パナソニックが自律移動ロボット向けに開発した3次元距離計測センサー「3D LiDAR」は、2個のモーターを用いた独自構造により垂直方向60度、水平方向270度の広角スキャンを実現した。
パナソニックは2017年9月27日、東京都内で会見を開き、「CEATEC JAPAN 2017」(2017年10月3〜6日、幕張メッセ)の展示内容などを説明。会見では、CEATEC JAPAN 2017の初公開展示の1つである3次元距離計測センサー「3D LiDAR」を紹介した。
3D LiDARは、赤外線レーザーのスキャニングによって周辺の検知を行うライダーの1種だ。ライダーというと、現在は自動運転技術向けのセンサーとして注目を集めている。しかし、パナソニックの3D LiDARは自動車向けではなく、自動搬送機や宅配ロボットといった自律移動ロボットを主な用途として想定している。独自構造を用いたレーザスキャン技術により、垂直方向60度、水平方向270度の広角スキャンを実現したことが最大の特徴だ。
3D LiDARの開発を担当したパナソニック オートモーティブ&インダストリアルシステムズ社 インダストリアル事業開発センター センシング事業開発部 事業開発3課 主任技師の三好麻子氏は「ロボット活用による自動化、省人化の流れの中で、自律移動ロボットの市場が急速に拡大している。今回開発した3D LiDARは、時速数十km以上と高速で動く自動車のセンサーに適した計測距離は持たないが、人間の歩行と同程度の速度で動くであろう自律移動ロボットに最適な計測距離と垂直方向の広いスキャン範囲を実現した」と語る。
3D LiDARでは、水平方向のレーザースキャンを行うためミラーを水平方向に回転させるモーターの他に、ミラーを上下(垂直方向)に傾けるためのモーターも追加している。この2個目のモーターの動きによって、垂直方向で最大60度のレーザースキャンを実現した。

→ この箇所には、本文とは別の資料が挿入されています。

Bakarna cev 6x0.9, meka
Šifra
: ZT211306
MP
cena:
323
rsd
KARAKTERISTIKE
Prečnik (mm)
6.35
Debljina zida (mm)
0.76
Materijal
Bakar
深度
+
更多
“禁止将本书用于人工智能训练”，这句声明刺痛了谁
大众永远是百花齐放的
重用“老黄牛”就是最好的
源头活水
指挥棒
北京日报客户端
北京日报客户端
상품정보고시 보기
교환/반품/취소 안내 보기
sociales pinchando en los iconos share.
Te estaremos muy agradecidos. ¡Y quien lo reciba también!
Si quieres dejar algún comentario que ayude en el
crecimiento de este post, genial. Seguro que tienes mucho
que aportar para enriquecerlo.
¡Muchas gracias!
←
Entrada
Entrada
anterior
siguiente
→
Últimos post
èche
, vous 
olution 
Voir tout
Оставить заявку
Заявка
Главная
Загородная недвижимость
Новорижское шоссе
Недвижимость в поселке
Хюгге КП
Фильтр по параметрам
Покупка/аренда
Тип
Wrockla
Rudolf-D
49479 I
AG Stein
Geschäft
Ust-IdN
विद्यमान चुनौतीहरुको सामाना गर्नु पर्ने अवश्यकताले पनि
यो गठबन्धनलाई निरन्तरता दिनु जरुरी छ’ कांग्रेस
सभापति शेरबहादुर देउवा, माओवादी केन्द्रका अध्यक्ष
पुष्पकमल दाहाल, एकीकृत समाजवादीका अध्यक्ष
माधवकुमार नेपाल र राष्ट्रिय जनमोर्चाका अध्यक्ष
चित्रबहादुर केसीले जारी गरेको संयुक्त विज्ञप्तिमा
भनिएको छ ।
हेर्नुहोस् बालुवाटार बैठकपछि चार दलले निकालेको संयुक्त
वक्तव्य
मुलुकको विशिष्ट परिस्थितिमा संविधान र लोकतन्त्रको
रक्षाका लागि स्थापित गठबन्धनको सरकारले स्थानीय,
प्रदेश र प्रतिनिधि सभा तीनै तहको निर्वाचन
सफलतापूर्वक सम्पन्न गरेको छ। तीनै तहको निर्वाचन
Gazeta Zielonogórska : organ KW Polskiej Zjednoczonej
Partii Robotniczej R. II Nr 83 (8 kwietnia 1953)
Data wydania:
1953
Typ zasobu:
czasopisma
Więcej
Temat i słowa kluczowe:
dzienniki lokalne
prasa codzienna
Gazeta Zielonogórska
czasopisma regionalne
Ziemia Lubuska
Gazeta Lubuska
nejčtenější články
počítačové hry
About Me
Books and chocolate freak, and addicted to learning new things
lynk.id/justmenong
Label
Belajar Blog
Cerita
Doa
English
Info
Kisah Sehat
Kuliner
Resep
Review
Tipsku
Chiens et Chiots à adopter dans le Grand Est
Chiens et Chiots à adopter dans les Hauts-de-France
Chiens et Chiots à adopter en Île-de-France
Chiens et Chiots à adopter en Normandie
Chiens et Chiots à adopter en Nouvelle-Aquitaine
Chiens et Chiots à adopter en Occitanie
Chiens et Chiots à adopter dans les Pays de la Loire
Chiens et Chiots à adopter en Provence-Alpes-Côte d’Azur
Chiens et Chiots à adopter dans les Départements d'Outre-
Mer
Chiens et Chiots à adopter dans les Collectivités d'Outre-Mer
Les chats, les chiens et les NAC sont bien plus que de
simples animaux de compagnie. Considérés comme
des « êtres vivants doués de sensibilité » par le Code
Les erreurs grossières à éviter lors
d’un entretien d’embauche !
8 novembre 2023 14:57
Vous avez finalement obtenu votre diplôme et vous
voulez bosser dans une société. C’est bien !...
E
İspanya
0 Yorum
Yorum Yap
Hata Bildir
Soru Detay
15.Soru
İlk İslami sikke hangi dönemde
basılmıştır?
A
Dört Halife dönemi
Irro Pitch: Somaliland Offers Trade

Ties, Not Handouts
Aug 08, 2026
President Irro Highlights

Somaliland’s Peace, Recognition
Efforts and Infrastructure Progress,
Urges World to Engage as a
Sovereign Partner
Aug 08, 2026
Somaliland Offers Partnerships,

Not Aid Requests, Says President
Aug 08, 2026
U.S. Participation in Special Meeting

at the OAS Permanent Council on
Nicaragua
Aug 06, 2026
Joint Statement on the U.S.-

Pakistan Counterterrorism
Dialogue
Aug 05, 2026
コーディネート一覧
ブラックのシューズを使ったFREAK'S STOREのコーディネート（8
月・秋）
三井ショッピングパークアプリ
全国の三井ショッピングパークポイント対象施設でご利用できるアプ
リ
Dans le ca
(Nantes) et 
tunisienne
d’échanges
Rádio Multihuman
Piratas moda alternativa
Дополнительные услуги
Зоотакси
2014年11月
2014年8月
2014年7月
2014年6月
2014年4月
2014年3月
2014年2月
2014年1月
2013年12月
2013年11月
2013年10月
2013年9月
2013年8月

従来のライダーの構造には、垂直方向にレーザー光学系を多数並べたものを水平方向に回転させて周囲のレーザースキャンを行う「複数レーザー方式」や、MEMSミラーを用いる「MEMS方式」などがある。複数レーザー方式は、垂直方向のスキャン範囲がレーザー光学系の数で決まり、多数搭載すると大きく高価になってしまう。MEMS方式は、水平方向のスキャン範囲が狭く、広角にしたい場合にはMEMSミラーを水平方向に多数並べる必要が出てくる。